Weitmar. Schauspieler der „Hottenlotten“ begeistern mit Improvisations-Theater im Kulturhaus Thealozzi. Szenen auf Zuruf aus dem Publikum
André Dinter hat ein schlimmes Verbrechen begangen. Eingeschüchtert kauert er auf einem Stuhl, während ihn Dorian Bako (als Bad Cop) und Melanie Toth (als Good Cop) in die Mangel nehmen – vergebens. Also muss Boris ran, der unsichtbare Folterknecht.
Den gibt es natürlich nicht wirklich, und André Dinter ist nicht Verbrecher, sondern Schauspieler. Die ganze Nummer war Teil der improvisierten Show der Hottenlotten im Kulturhaus Thealozzi.
„Wo habt ihr den denn aufgegabelt?“ fragt Dinter entsetzt, als er mit Pantomime und viel schwarzem Humor Boris’ Opfer mimt. „Aus Wanne-Eickel“, antwortet Bad Cop Dorian Bako trocken. „Guantanamo war gestern.“
Das Verbrechen, das Dinter zur Last gelegt wird, muss er selber auf der Bühne erraten. Er hat ein Eichhörnchen gehäutet, um daraus eine Handtasche für feine Damen zu machen.
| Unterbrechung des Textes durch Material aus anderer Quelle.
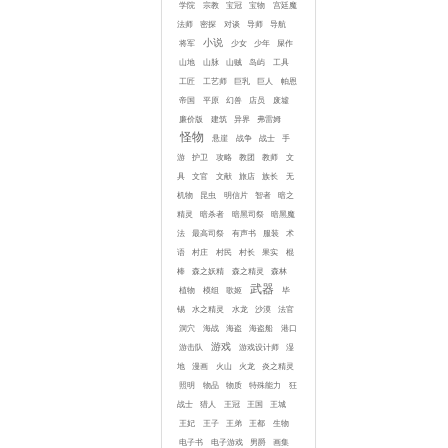
学院
宗教
宝冠
宝物
宫廷魔
法师
密探
对谈
导师
导航
小说
将军
少女
少年
屎作
山地
山脉
山贼
岛屿
工具
工匠
工艺师
巨乳
巨人
帕恩
帝国
平原
幻兽
店员
废墟
廉价版
建筑
异界
弗雷姆
怪物
悬崖
战争
战士
手
游
护卫
攻略
教团
教师
文
具
文官
文献
旅店
族长
无
机物
昆虫
明信片
智者
暗之
精灵
暗杀者
暗黑司祭
暗黑魔
法
最高司祭
有声书
服装
术
语
村庄
村民
村长
果实
棍
棒
森之妖精
森之精灵
森林
武器
植物
模组
歌姬
毕
锡
水之精灵
水龙
沙漠
法官
洞穴
海战
海盗
海盗船
港口
游戏
游击队
游戏设计师
湿
地
漫画
火山
火龙
炎之精灵
照明
物品
物质
特殊能力
狂
战士
猎人
王冠
王国
王城
王妃
王子
王弟
王都
生物
电子书
电子游戏
男爵
画集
Die Idee kommt aus dem Publikum. So wie bei allen Nummern an diesem Abend: Auf Zurufe spielen die vier Schauspieler mal ein Blind-Date mit ebenso gravierender wie unterhaltsamer Persönlichkeitsstörung oder improvisieren die Geschichte eines entlaufenen Esels auf der Herner Straße.
Wenn jemand bei der improvisierten Geschichte ins Stocken kommt, darf das Publikum laut „Stirb!“ rufen – und der Schauspieler muss pantomimisch ein Ableben nach Wahl des Publikums auf die Bühne bringen. Monika Gornich zum Beispiel stürzt beim Klettern ab, begleitet von alpiner Musik aus dem Keyboard von Sebastian Fuhrmann.
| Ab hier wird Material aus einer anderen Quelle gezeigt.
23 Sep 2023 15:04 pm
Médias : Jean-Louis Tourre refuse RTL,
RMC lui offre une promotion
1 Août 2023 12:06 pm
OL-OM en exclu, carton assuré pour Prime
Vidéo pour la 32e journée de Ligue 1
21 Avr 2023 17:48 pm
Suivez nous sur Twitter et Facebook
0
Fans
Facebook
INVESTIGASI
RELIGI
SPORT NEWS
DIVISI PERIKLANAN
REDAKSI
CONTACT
Der ist für die musikalische Begleitung der Spiele zuständig. Dies geschieht übrigens ebenso spontan wie der Rest des Abends: Wenn Dorian Bako auf Zuruf einen vertrottelt wirkenden Mann mimt, der sich in der Damentoilette verläuft, sorgt Fuhrmann für launige Musik wie aus einem Donald-Duck-Cartoon. Für das Herzklopfen bei Panikattacken im Fahrstuhl greift er zum Cajon.
Wie gut Schauspieler und Musiker aufeinander eingespielt sind, ist spätestens bei der Inszenierung des heiteren Frühlingsliedes „Im Märzen der Bauer“ zu sehen und zu hören – auf Publikumswunsch einmal wild euphorisch, als Liebesschnulze und in der Hardrock-Version: Die besungene Egge wurde zur „Egge of Anger“ und Dorian Dako brüllt sich in bester Heavy-Metal-Manier die Seele aus dem Leib.
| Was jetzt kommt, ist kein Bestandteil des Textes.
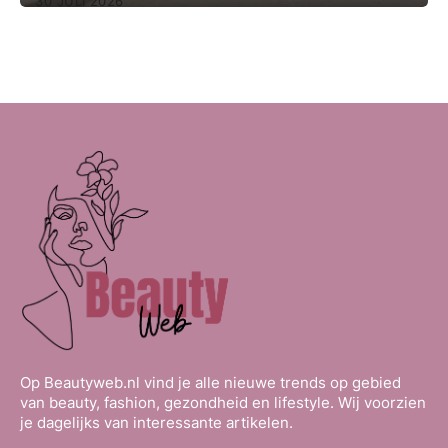
30 JULI 2026
Op Beautyweb.nl vind je alle nieuwe trends op gebied
van beauty, fashion, gezondheid en lifestyle. Wij voorzien
je dagelijks van interessante artikelen.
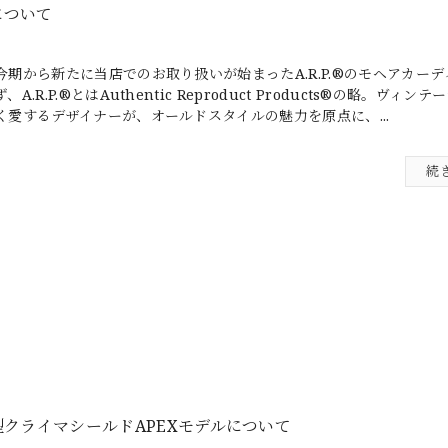
n について
今期から新たに当店でのお取り扱いが始まったA.R.P.®のモヘアカー
ず、A.R.P.®とはAuthentic Reproduct Products®の略。ヴィ
く愛するデザイナーが、オールドスタイルの魅力を原点に、...
続
期型クライマシールドAPEXモデルについて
Die Hottenlotten stehen übrigens schon seit 24 Jahren auf der Bühne, in wechselnder Besetzung. Dorian Dako und André Dinter sind seit Anfang an dabei.
Diesen Monat sind die Hottenlotten noch einmal zu sehen, und zwar am Sonntag, 24. April, im Restaurant „La Posta“ in Linden, mit ihrer Krimi-Dinner-Impro Show „Mordart à la carte“. Informationen: www.hottenlotten.de
Vorformen gab’a in der griechischen Antike
Vorformen des Impro-Theaters gab es schon im Theater der Renaissance und sogar in der griechischen Antike.
In der heutigen Form populär gemacht hat es der britische Dramaturg Keith Johnstone: In den 70ern prägte er den „Theatersport“, bei dem zwei Schauspieler-Gruppen vor Publikum um die Wette improvisieren.